A. Western blot of FXR1, 4EBP, phospho-4EBP, p97 and Actin in serum-grown, 2 day serum-starved or serum-grown cells treated with NMP buffer or Torin1. 9 fold and 4 fold increase in FXR1 are observed in serum-starved G0 and in Torin1-treated cells, with 4 fold decrease in phospho-4EBP in both conditions, compared to serum-grown or serum-grown+NMP buffer treated cells. B. Luciferase activity of CX plasmid, nucleofected with Renilla and inducible miRcxcr4 or miR30a plasmids in THP1 serum-grown cells, treated with doxycycline to induce microRNAs and with NMP buffer or Torin1. C. Luciferase activity of CX A0 mRNA, nucleofected with Renilla plasmid, miRcxcr4 or miR30a, and GFP or eIF4EBP-T37A plasmids in THP1 serum-grown cells. 4EBP Western blot. Graphs=average of ≥ 3 experiments; error bars=SEM; p≤0.05 or indicated. See Fig. S6.

Fig. 7. Identification of activation targets in THP1 G0 Cells

A. i. Western blot of FXR1 in control or FXR1 shRNA cells. ii. Polysome profiles of control and FXR1 shRNA G0 cells. iii. qRT-PCR of polysomal fraction mRNAs to test candidates (Table S7) for polysome association upon FXR1 knockdown; no decrease in total RNA levels (Fig. S7C). B. Associated RNAs in FXR1 and IgG IP relative to input in G0 cells of i. miR16 (Table S4) and miR369-3p (Table S5) targets. ii. Western blot of FXR1 IP. iii. miR16 and miR369-3p association with FXR1; negative controls, Fig. S7Di. C. Western blot of miR16 targets (Table S4, S7, Fig. S7B) upon miR16 inhibition with an LNA inhibitor or control LNAs in G0. RNA levels do not decrease (Fig. S7E). D. Luciferase activity in G0 cells nucleofected with Renilla plasmid, Firefly Luciferase A0 mRNAs with: CD209 3′-UTR and i. reverse CD209 3′-UTR (REV) ii. miR16 target site mutated, mtCD209 3′-UTR, and serum-starved for 42 hr. RNA levels do not change (Fig. S7Fi). E. i. Western blot of miR369-3p targets (Table S5, S7, Fig. S7B) upon miR369-3p inhibition with an LNA inhibitor or control LNA. RNA levels do not change (Fig. S7E). Luciferase activity in G0 cells nucleofected with Renilla plasmid, Firefly Luciferase A0 mRNAs with HES1 3′-UTR and ii. miR369-3p or control miR30a, iii. miR369-3p target site mutated, mtHES1 3′-UTR, and serum-starved for 42 hr. RNA levels do not change (Fig. S7Fii). F. i. Western blot of miR16 and miR369-3p activation targets and negative controls (CCND3 (top band), CCNE2) in G0 with control, PARN and p97 depletion. RNA levels do not change (Fig. S3C, S4B, S7Gi). ii.

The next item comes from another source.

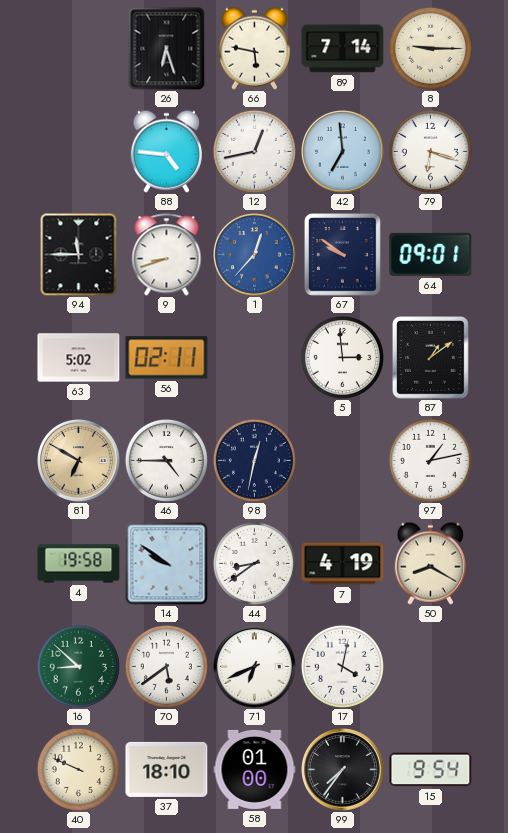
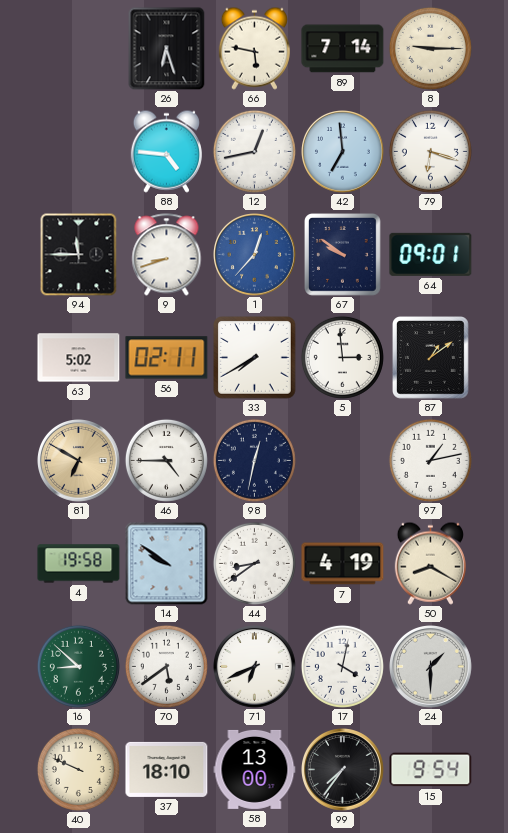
33: none -> 7:40
24: none -> 1:30
58: 01:00 -> 13:00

Luciferase activity in G0 cells nucleofected with Firefly Luciferase A0 mRNAs with CD209 3′-UTR or reverse CD209 3′-UTR (REV), Renilla and control, PARN or p97 shRNA plasmids for 30 hr, and serum-starved for 42 hr. RNA levels do not change (Fig. S7Gii). Actin, Histone, Tubulin=loading controls. Graphs=average of ≥ 3 experiments; error bars=SEM; p≤0.05 or indicated. See Fig. S7, Tables S1–S7.